=== Begin Enclosure ===
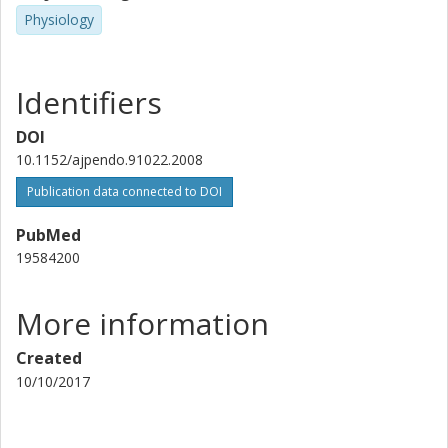
Physiology
Mohammad Bohlooly-Yeganeh
David G A Morgan
Identifiers
Suzanne L. Dickson
DOI
University of Gothenburg
10.1152/ajpendo.91022.2008
Publication data connected to DOI
PubMed
19584200
More information
Created
10/10/2017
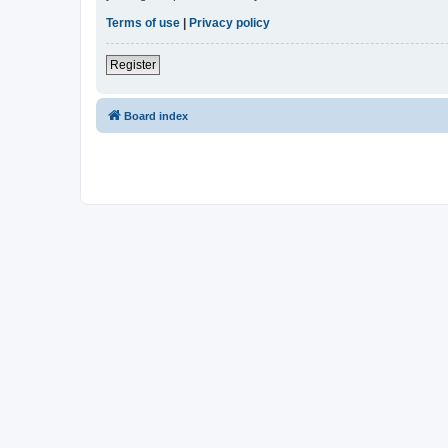
Terms of use
|
Privacy policy
Register
Board index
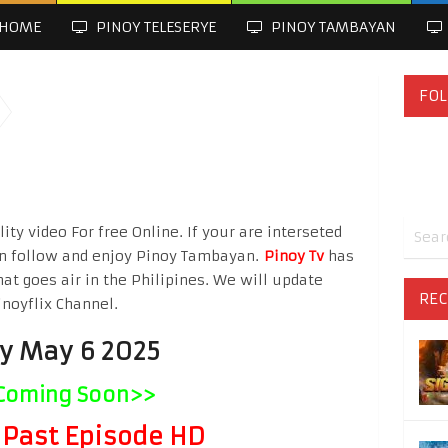
HOME
PINOY TELESERYE
PINOY TAMBAYAN
FOL
ty video For free Online. If your are interseted
n follow and enjoy Pinoy Tambayan.
Pinoy Tv
has
hat goes air in the Philipines. We will update
REC
inoyflix Channel.
ay May 6 2025
Coming Soon>>
Past Episode HD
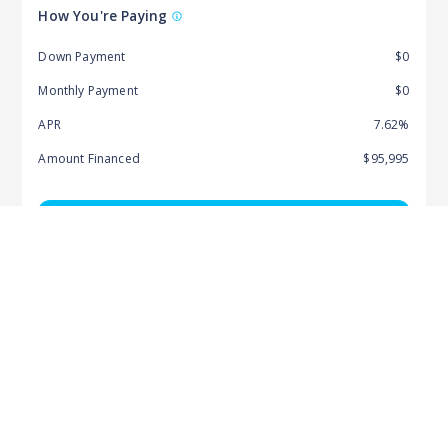
How You're Paying
Down Payment
$0
Monthly Payment
$0
APR
7.62%
Amount Financed
$95,995
Pre-Qualify & Get Started
Recommended For You
More from this Dealer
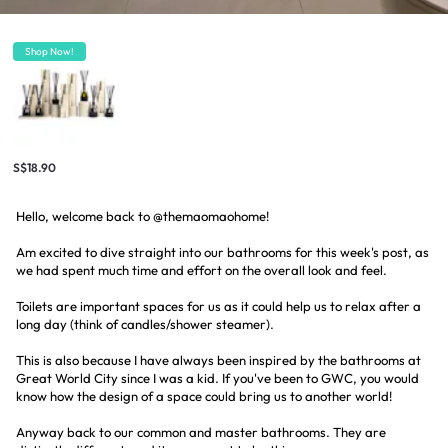
Shop Now!
S$18.90
Hello, welcome back to @themaomaohome!
Am excited to dive straight into our bathrooms for this week's post, as
we had spent much time and effort on the overall look and feel.
Toilets are important spaces for us as it could help us to relax after a
long day (think of candles/shower steamer).
This is also because I have always been inspired by the bathrooms at
Great World City since I was a kid. If you've been to GWC, you would
know how the design of a space could bring us to another world!
Anyway back to our common and master bathrooms. They are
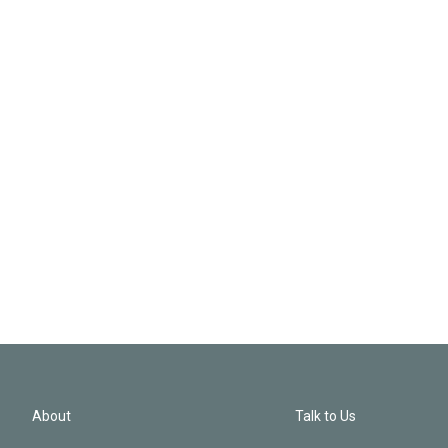
About
Talk to Us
=== End Enclosure ===
_WHAT YOU HAVE TO DO_. Output the listing exactly, without images.

_FINAL ANSWER_.
Physiology
Mohammad Bohlooly-Yeganeh
David G A Morgan
Identifiers
Suzanne L. Dickson
DOI
University of Gothenburg
10.1152/ajpendo.91022.2008
Publication data connected to DOI
PubMed
19584200
More information
Created
10/10/2017
Terms of use
|
Privacy policy
Register
Board index
HOME
PINOY TELESERYE
PINOY TAMBAYAN
FOL
ty video For free Online. If your are interseted
n follow and enjoy Pinoy Tambayan.
Pinoy Tv
has
hat goes air in the Philipines. We will update
REC
inoyflix Channel.
ay May 6 2025
Coming Soon>>
Past Episode HD
How You're Paying
Down Payment
$0
Monthly Payment
$0
APR
7.62%
Amount Financed
$95,995
Pre-Qualify & Get Started
Recommended For You
More from this Dealer
Shop Now!
S$18.90
Hello, welcome back to @themaomaohome!
Am excited to dive straight into our bathrooms for this week's post, as
we had spent much time and effort on the overall look and feel.
Toilets are important spaces for us as it could help us to relax after a
long day (think of candles/shower steamer).
This is also because I have always been inspired by the bathrooms at
Great World City since I was a kid. If you've been to GWC, you would
know how the design of a space could bring us to another world!
Anyway back to our common and master bathrooms. They are
About
Talk to Us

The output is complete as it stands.